This morning my two year old son said, “More kisses. More cuddles,” and as I bent down to him, he gave me a hug around my neck. I put my nose in his soft straight hair and breathed in. He turned on his bare heel and danced off to the playroom to line up his cars and trucks. My daughter was drawing with her babysitter at her little playtable. She looked up and sang, “Bye, Mama!” and flashed me the ASL hand sign for “I love you.” I returned the signal, stood up and carried my mug upstairs to my office, feeling all was right with the world.
And yet, half an hour earlier, if you’d stopped by, you would have seen a dramatically different scene. I’d made the mistake of setting up a slideshow for them on my computer, the kind where the last twelve months of images scans by with a soundtrack in the background.

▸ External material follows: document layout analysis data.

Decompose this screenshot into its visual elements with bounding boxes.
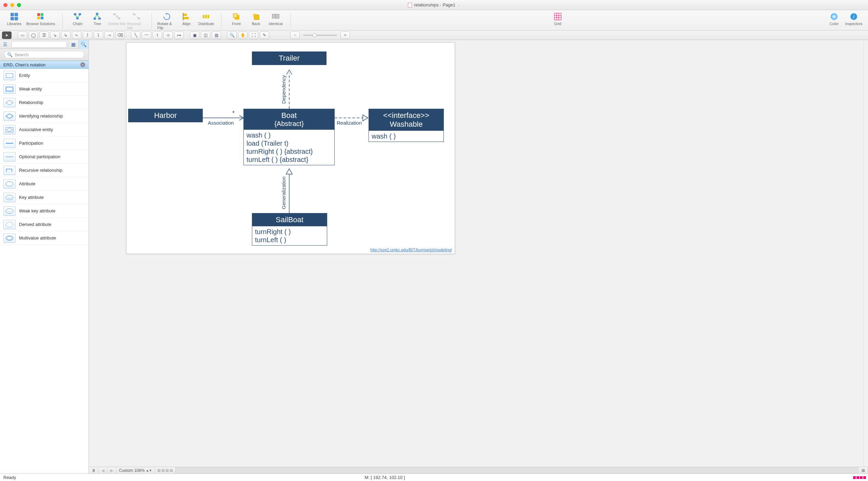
region-3-tool[interactable]: ▥ [212,32,221,39]
document-title[interactable]: relationships - Page1 ⌄ [408,2,460,7]
horizontal-scrollbar[interactable] [176,467,859,474]
stamp-tool[interactable]: ⛶ [249,32,258,39]
tree-button[interactable]: Tree [88,12,107,30]
stencil-entity[interactable]: Entity [0,69,88,82]
list-view-icon[interactable]: ☰ [0,40,10,49]
washable-title: Washable [370,120,442,129]
stencil-recursive-relationship[interactable]: Recursive relationship [0,164,88,177]
region-2-tool[interactable]: ◫ [201,32,210,39]
reverse-link-button[interactable]: Reverse link [127,12,146,30]
magnify-tool[interactable]: 🔍 [227,32,237,39]
svg-rect-25 [233,14,237,18]
connector-1-tool[interactable]: ↘ [50,32,60,39]
grid-button[interactable]: Grid [548,12,567,30]
document-icon [408,3,412,7]
pause-icon[interactable]: ⏸ [89,467,99,474]
stencil-optional-participation[interactable]: Optional participation [0,150,88,164]
color-button[interactable]: Color [825,12,844,30]
connector-5-tool[interactable]: ⤵ [94,32,103,39]
vertical-scrollbar[interactable] [863,40,868,474]
stencil-identifying-relationship[interactable]: Identifying relationship [0,109,88,123]
search-toggle-icon[interactable]: 🔍 [78,40,88,49]
washable-ops: wash ( ) [369,131,443,142]
stencil-weak-entity[interactable]: Weak entity [0,82,88,96]
eyedropper-tool[interactable]: ✎ [260,32,269,39]
hand-tool[interactable]: ✋ [238,32,248,39]
region-1-tool[interactable]: ▣ [190,32,199,39]
separator [152,13,152,28]
delete-link-button[interactable]: Delete link [107,12,126,30]
minimize-icon[interactable] [10,3,14,7]
zoom-in-button[interactable]: ＋ [340,32,350,39]
search-input[interactable]: 🔍 Search [4,51,84,58]
connector-6-tool[interactable]: ⇢ [104,32,114,39]
derived-attr-icon [3,220,16,229]
browse-icon [36,12,45,21]
prev-page-button[interactable]: ◀ [99,467,107,474]
delete-tool[interactable]: ⌫ [115,32,125,39]
tool-row: ➤ ▭ ◯ ☰ ↘ ↳ ⤷ ⤴ ⤵ ⇢ ⌫ ╲ 〰 ⌇ ⊹ ⊶ ▣ ◫ ▥ 🔍 … [0,30,868,40]
zoom-out-button[interactable]: － [290,32,300,39]
identical-button[interactable]: Identical [266,12,285,30]
uml-sailboat[interactable]: SailBoat turnRight ( ) turnLeft ( ) [252,213,327,246]
uml-trailer[interactable]: Trailer [252,51,327,65]
pointer-tool[interactable]: ➤ [2,32,12,39]
connector-2-tool[interactable]: ↳ [61,32,71,39]
diagram-source-url[interactable]: http://sce2.umkc.edu/BIT/burrise/pl/mode… [370,248,452,252]
chain-button[interactable]: Chain [68,12,87,30]
uml-washable[interactable]: <<interface>> Washable wash ( ) [369,109,444,142]
stencil-category[interactable]: ERD, Chen's notation × [0,61,88,69]
close-icon[interactable] [3,3,7,7]
reverse-link-icon [132,12,141,21]
page[interactable]: Trailer Harbor Boat {Abstract} wash ( ) … [126,42,455,254]
stencil-multivalue-attribute[interactable]: Multivalue attribute [0,231,88,245]
participation-icon [3,139,16,148]
uml-harbor[interactable]: Harbor [128,109,203,122]
zoom-slider[interactable] [303,35,337,36]
stencil-weak-key-attribute[interactable]: Weak key attribute [0,204,88,218]
stencil-derived-attribute[interactable]: Derived attribute [0,218,88,231]
anchor2-tool[interactable]: ⊶ [174,32,184,39]
anchor-tool[interactable]: ⊹ [163,32,173,39]
back-button[interactable]: Back [246,12,265,30]
page-thumbs[interactable] [155,467,176,474]
relationship-icon [3,98,16,107]
ellipse-tool[interactable]: ◯ [28,32,38,39]
view-mode-icon[interactable]: ⊞ [859,467,868,474]
stencil-key-attribute[interactable]: Key attribute [0,191,88,204]
grid-view-icon[interactable]: ▦ [68,40,78,49]
front-button[interactable]: Front [227,12,246,30]
path-tool[interactable]: ⌇ [153,32,162,39]
connector-3-tool[interactable]: ⤷ [72,32,81,39]
browse-solutions-button[interactable]: Browse Solutions [24,12,57,30]
category-label: ERD, Chen's notation [3,62,46,67]
stencil-relationship[interactable]: Relationship [0,96,88,109]
color-icon [830,12,839,21]
close-category-icon[interactable]: × [80,62,85,67]
libraries-button[interactable]: Libraries [5,12,24,30]
rect-tool[interactable]: ▭ [18,32,27,39]
stencil-participation[interactable]: Participation [0,137,88,150]
label-multiplicity: * [232,110,235,117]
washable-stereo: <<interface>> [370,111,442,120]
line-tool[interactable]: ╲ [131,32,140,39]
stencil-associative-entity[interactable]: Associative entity [0,123,88,137]
inspectors-button[interactable]: iInspectors [844,12,863,30]
chain-icon [73,12,82,21]
curve-tool[interactable]: 〰 [142,32,151,39]
text-tool[interactable]: ☰ [39,32,49,39]
canvas[interactable]: Trailer Harbor Boat {Abstract} wash ( ) … [89,40,868,474]
maximize-icon[interactable] [17,3,21,7]
uml-boat[interactable]: Boat {Abstract} wash ( ) load (Trailer t… [243,109,335,165]
zoom-knob[interactable] [313,33,317,37]
key-attr-icon [3,193,16,202]
next-page-button[interactable]: ▶ [107,467,116,474]
rotate-flip-button[interactable]: Rotate & Flip [157,12,176,30]
connector-4-tool[interactable]: ⤴ [83,32,92,39]
svg-rect-1 [15,13,18,16]
stencil-attribute[interactable]: Attribute [0,177,88,191]
distribute-button[interactable]: Distribute [197,12,216,30]
align-button[interactable]: Align [177,12,196,30]
zoom-readout[interactable]: Custom 108% ▲▼ [116,467,155,474]
sidebar-filter-input[interactable] [12,41,67,48]
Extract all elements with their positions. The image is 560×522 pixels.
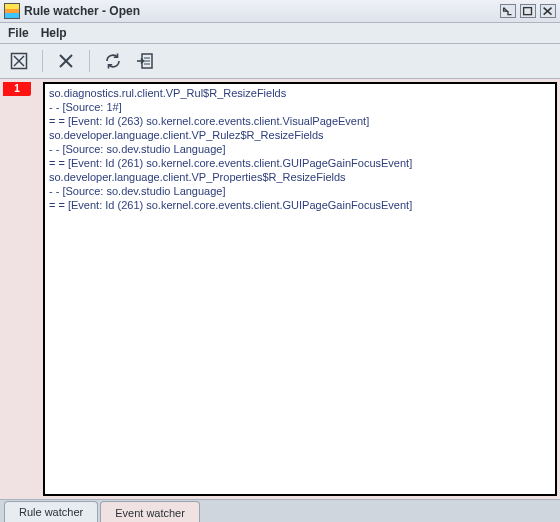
menubar: File Help [0,23,560,44]
tabbar: Rule watcher Event watcher [0,499,560,522]
log-line: = = [Event: Id (261) so.kernel.core.even… [49,156,551,170]
minimize-button[interactable] [500,4,516,18]
window-buttons [500,4,556,18]
titlebar: Rule watcher - Open [0,0,560,23]
toolbar-delete-button[interactable] [55,50,77,72]
toolbar-separator-2 [89,50,90,72]
app-window: Rule watcher - Open [0,0,560,522]
log-line: = = [Event: Id (263) so.kernel.core.even… [49,114,551,128]
toolbar-refresh-button[interactable] [102,50,124,72]
log-line: so.developer.language.client.VP_Rulez$R_… [49,128,551,142]
svg-rect-1 [524,8,532,15]
close-button[interactable] [540,4,556,18]
log-line: so.developer.language.client.VP_Properti… [49,170,551,184]
toolbar-separator-1 [42,50,43,72]
log-line: = = [Event: Id (261) so.kernel.core.even… [49,198,551,212]
menu-help[interactable]: Help [41,26,67,40]
log-line: - - [Source: so.dev.studio Language] [49,142,551,156]
minimize-icon [501,5,515,17]
content-area: 1 so.diagnostics.rul.client.VP_Rul$R_Res… [0,79,560,522]
tab-rule-watcher[interactable]: Rule watcher [4,501,98,522]
arrow-page-icon [136,52,154,70]
maximize-button[interactable] [520,4,536,18]
log-text-pane[interactable]: so.diagnostics.rul.client.VP_Rul$R_Resiz… [43,82,557,496]
log-line: - - [Source: so.dev.studio Language] [49,184,551,198]
menu-file[interactable]: File [8,26,29,40]
refresh-icon [104,52,122,70]
toolbar-clear-button[interactable] [8,50,30,72]
toolbar [0,44,560,79]
toolbar-goto-button[interactable] [134,50,156,72]
gutter-tag[interactable]: 1 [3,82,31,96]
close-icon [541,5,555,17]
clear-box-icon [10,52,28,70]
log-line: so.diagnostics.rul.client.VP_Rul$R_Resiz… [49,86,551,100]
content-body: 1 so.diagnostics.rul.client.VP_Rul$R_Res… [0,79,560,499]
gutter: 1 [3,82,43,496]
window-title: Rule watcher - Open [24,4,496,18]
app-icon [4,3,20,19]
log-line: - - [Source: 1#] [49,100,551,114]
maximize-icon [521,5,535,17]
tab-event-watcher[interactable]: Event watcher [100,501,200,522]
x-icon [57,52,75,70]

In an attempt to infuse their screentime with some edification, I’d chosen as the background music Lila’s Suzuki Book One playlist, which pleased her to no end. I’d sat with the two of them on my lap for a good ten minutes; then I went upstairs to get dressed while my husband supervised. In some part of my brain, I’d registered him saying, “Lila–you need to eat your breakfast. Johnny–time to get dressed.” Five minutes later there was an explosion from the kitchen. I ran down to find all three of them screaming at each other, with Lila in a corner, red faced, crying, “Go away! Go away!” Tom, in an attempt to move things along, had unforgivably shut my lap top, ending the slideshow, and was dealing with the unfortunate repercussions. Lila ran up in her room, slamming the door while I wrangled a tantrumming Johnny out of his wet diaper and eventually–after lots of creative mom-cajoles (“Ooo, this pair of underpants has Elmo with a soccer ball! This one has trains! You choose!”)–into some clothing. When I checked in on Lila, she was happily ensconced in a project involving her collection of sea shells from last summer’s trip to the beach in Gloucester.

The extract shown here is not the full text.